ジン・ハウロンは二度のバックステップで一度距離を取り、炎を纏った回転蹴りを繰り出そうとする。

しかし、コウもステップでジン・ハウロンとの距離をワンインチに保ち続ける。


「焔舞の弱点は、技を放つには距離を保たなければならない事…!そして桜火の弱点は!


コウはジン・ハウロンの両手首を掴み、


「 技に入る為にはまず!相手を投げ飛ばさなくてはならない事だ!!」


掴んだ両手首を締め上げようとするが、ジン・ハウロンの手首はあまりに太く、

すぐに振りほどかれてしまう。


「一度の内に私が繰り出した技全てを見切ったのは流石だ。だがそれだけで勝敗を決する事は出来ない」

「その通りだ。このまま試合を長引かせると後々響いてくる。だから…」


コウは右手を腰にため身構えると、


「この一撃で、決着をつける」


ジン・ハウロンもやや長めの演舞を舞い、左手を腰にためて身構え、


「…望むところだ」


お互い微動だにせず、水を討ったかのような静寂が辺りを包む。

先程までワイワイと騒ぎ立てていた観客もこの時ばかりは物音一つ立てずただジッと2人の様子を見守るばかり。

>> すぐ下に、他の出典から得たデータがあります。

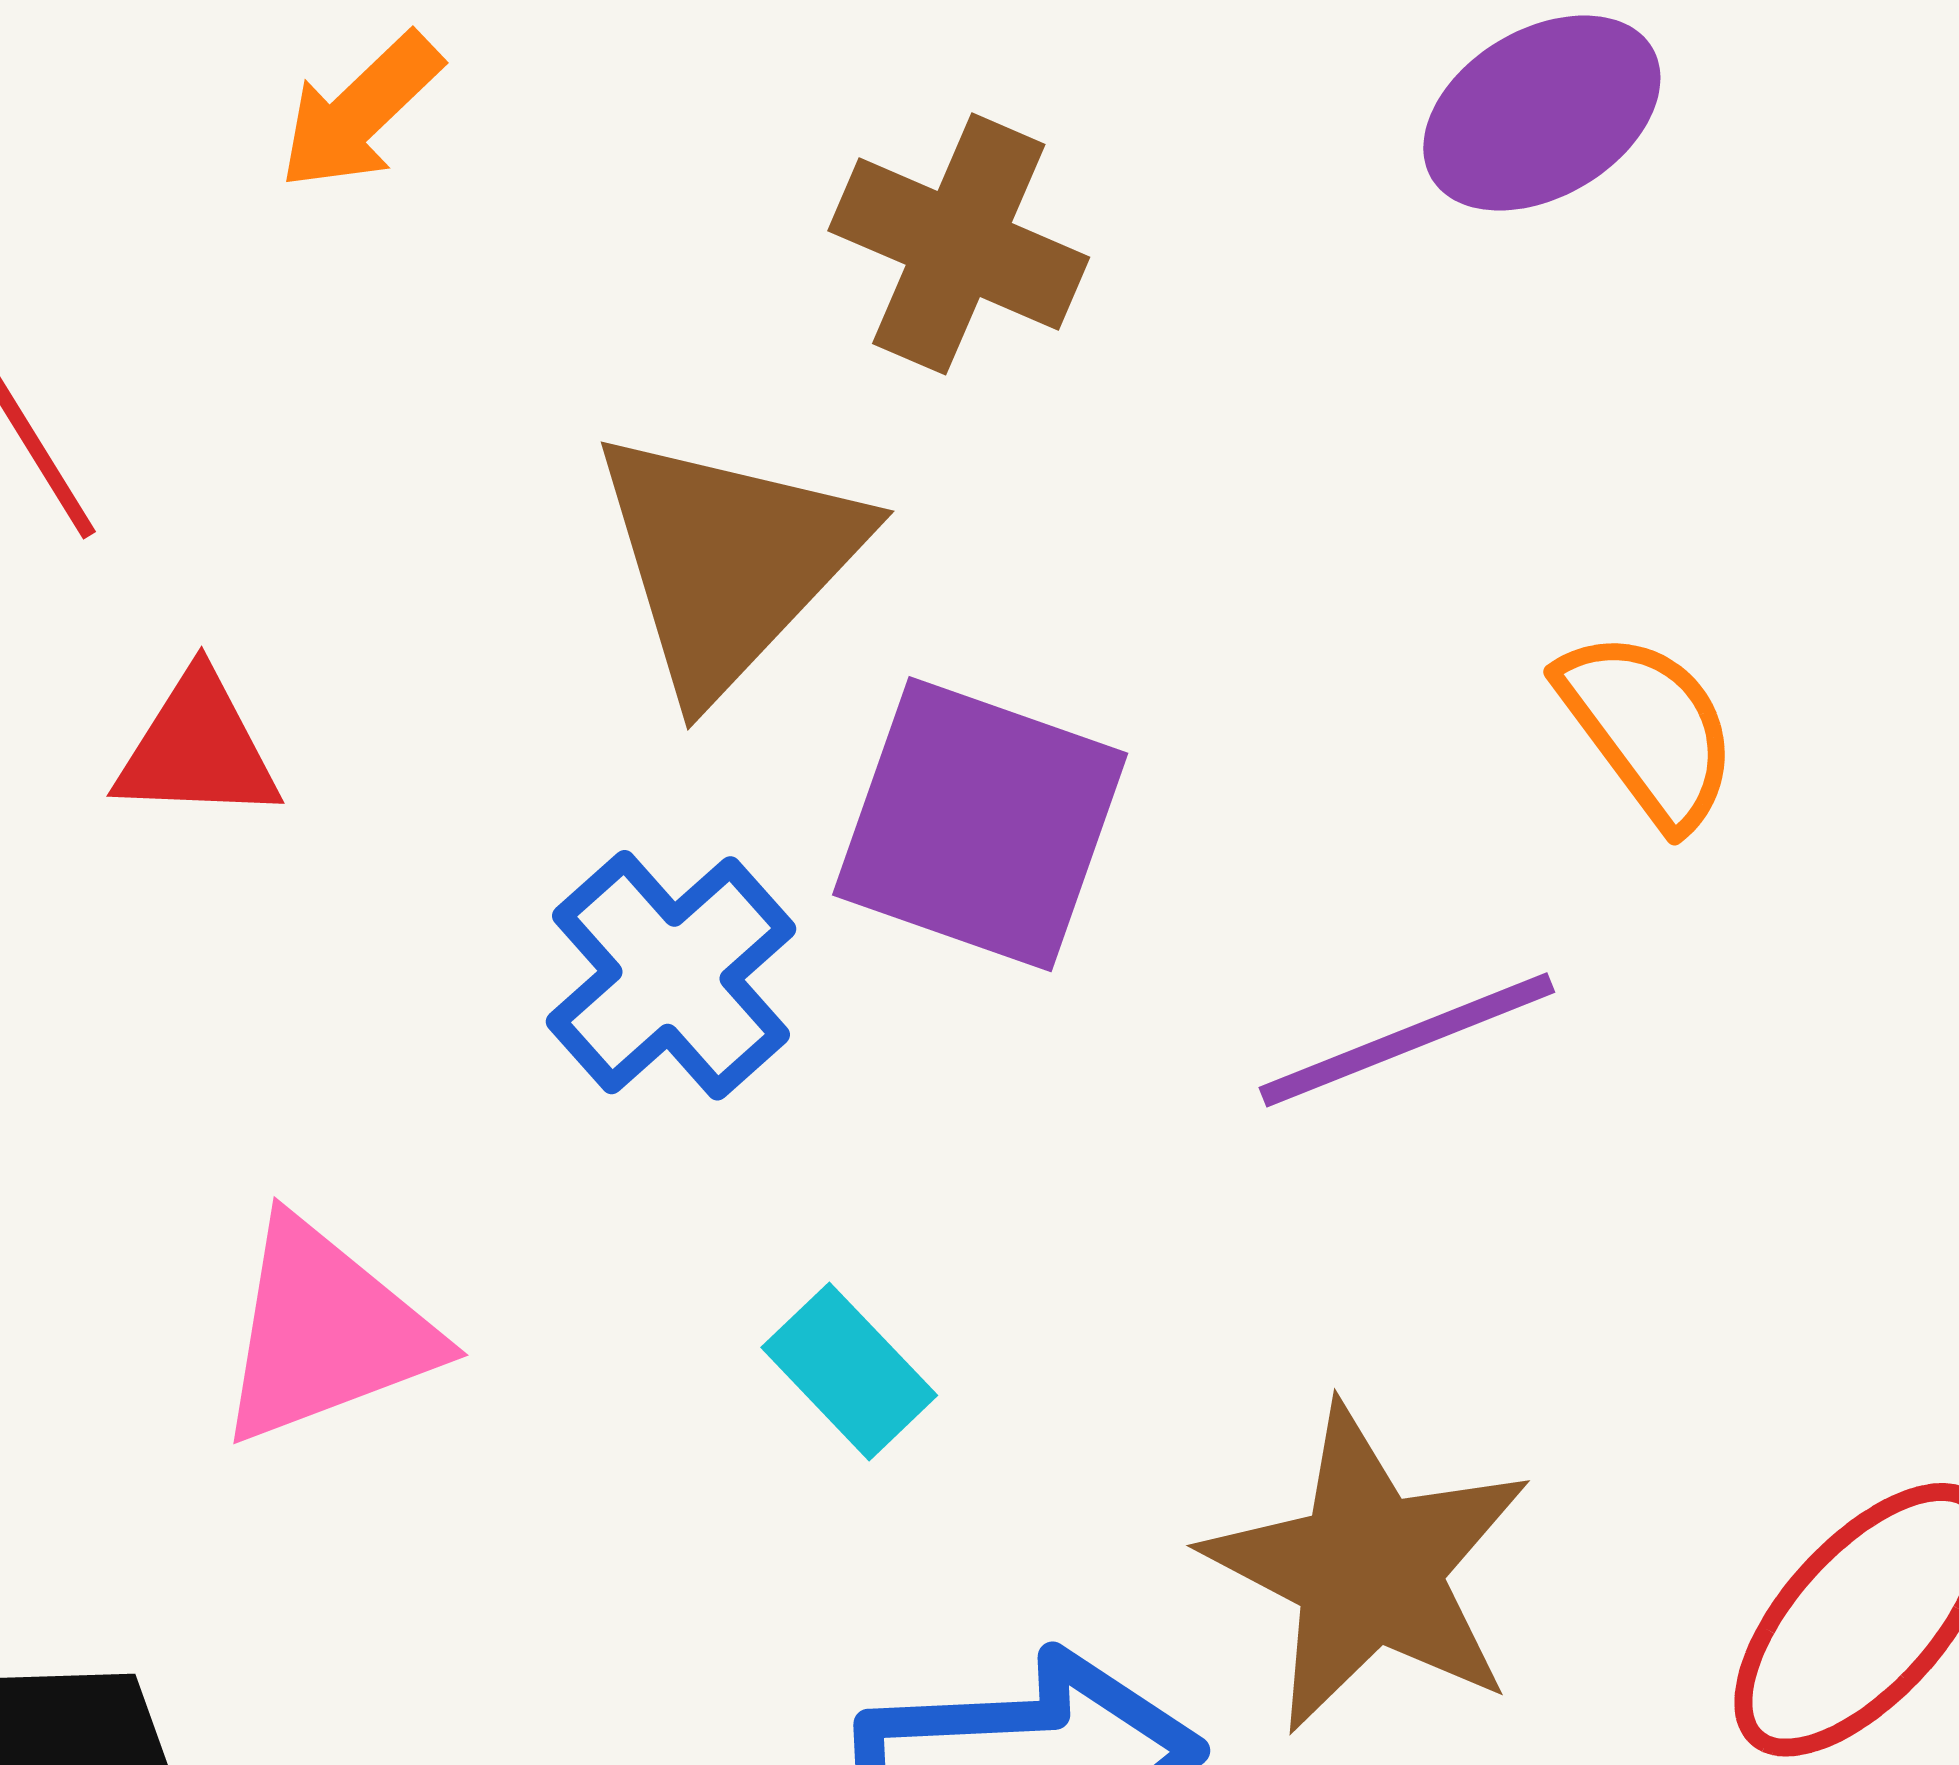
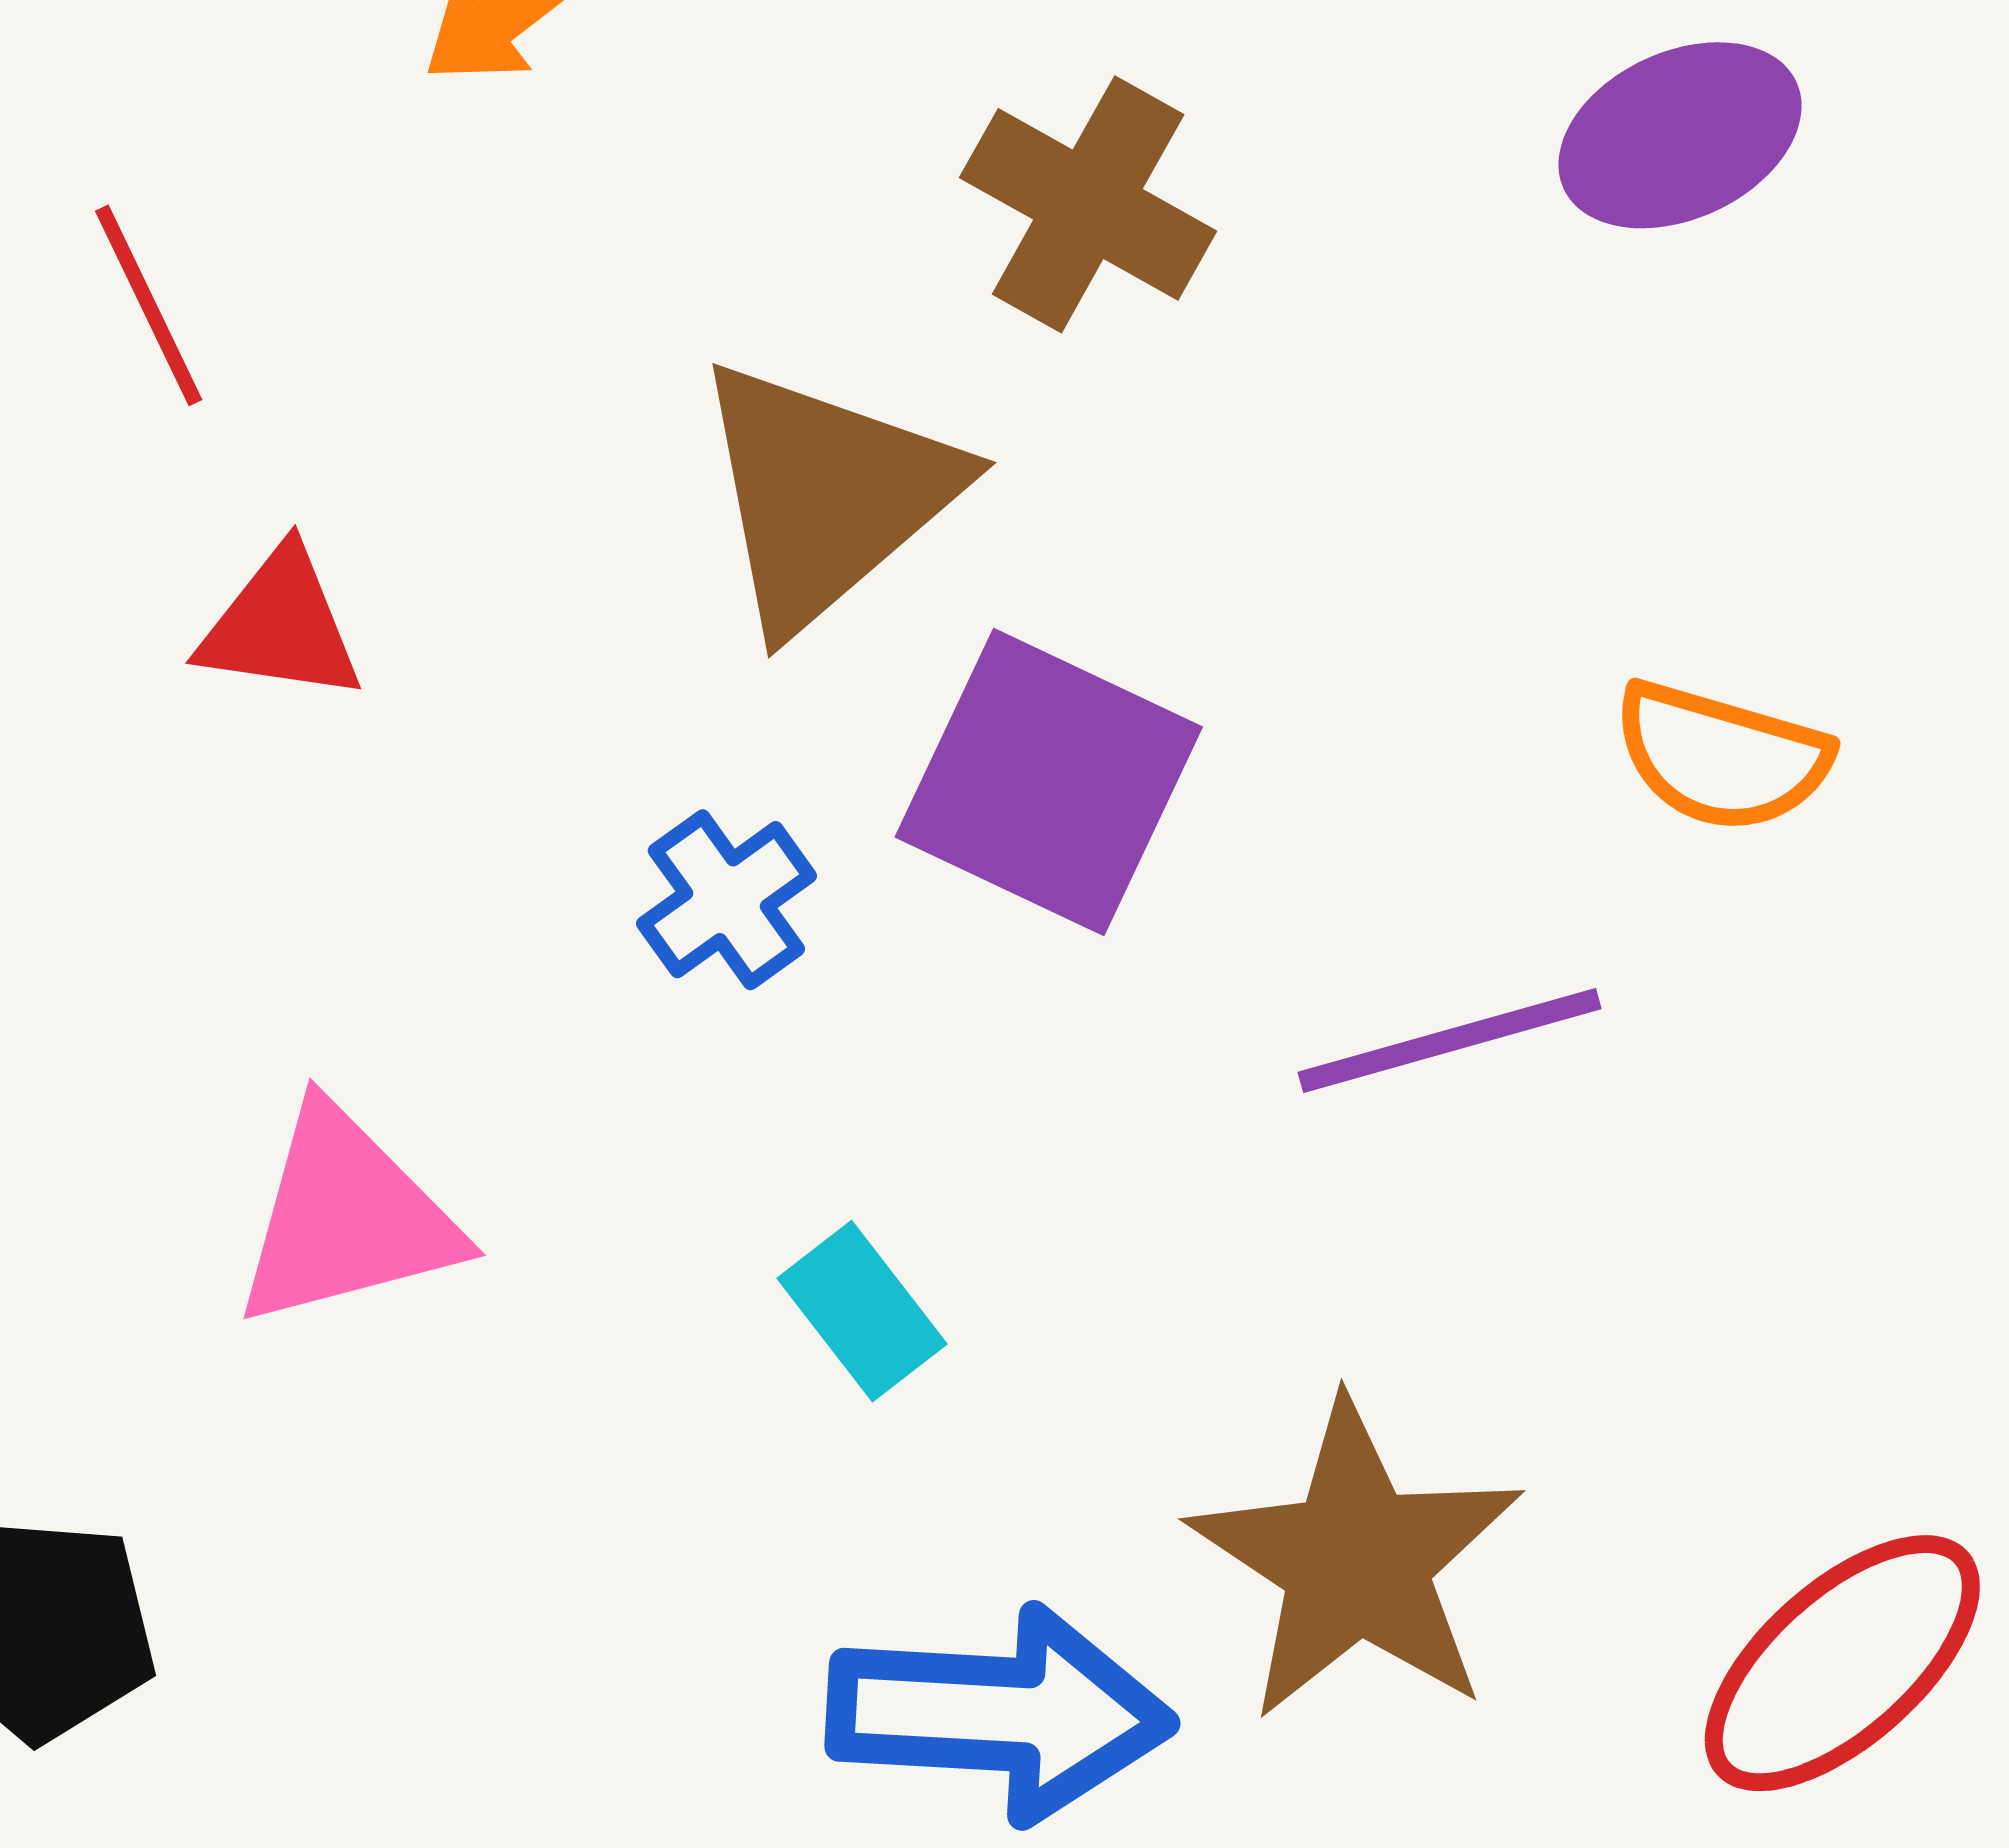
orange semicircle: (1648, 728) -> (1721, 757), turned 137
blue cross: (671, 975) -> (726, 900), size x0.7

誰かの流した汗が頬を伝い、顎に辿りつき、一筋の雫となって床の上に零れ落ちた。

ぴちょん、と音が鳴ったかは定かではないが、それを合図にし一直線に走り出すコウとジン・ハウロン。

コウが右腕を光り輝かせながら突き出し、ジン・ハウロンが左腕に炎を纏わせながら突き出し、一瞬交差。

互いに相手に背を向けながら静止した。

二呼吸、三呼吸ほどの静寂の後、


「……グッ!」


右胸を抑え片膝をつくコウ。

そして、


「………見事だ、小妻コウ…!!」


ジン・ハウロンはそう言うと一瞬ぐらつき、そして前のめりに倒れた。

審判が舞台に上がり、ジン・ハウロンが気絶したのを確認すると、コウの右腕をとり、


「勝者、小妻コウ!!!!」


沸き上がる歓声。

コウもそれを聞き思わず空いていた左腕を上げ喜びを表現する。


「やりました!決勝トーナメント第一回戦!激闘を制したのはなんと!!今大会初参加の新人!

 小妻コウです!!!皆さん、期待の新星に今一度盛大な拍手を!!!!」


決勝トーナメント第一試合、いきなりの大勝負を制したのは、小妻コウの方であった。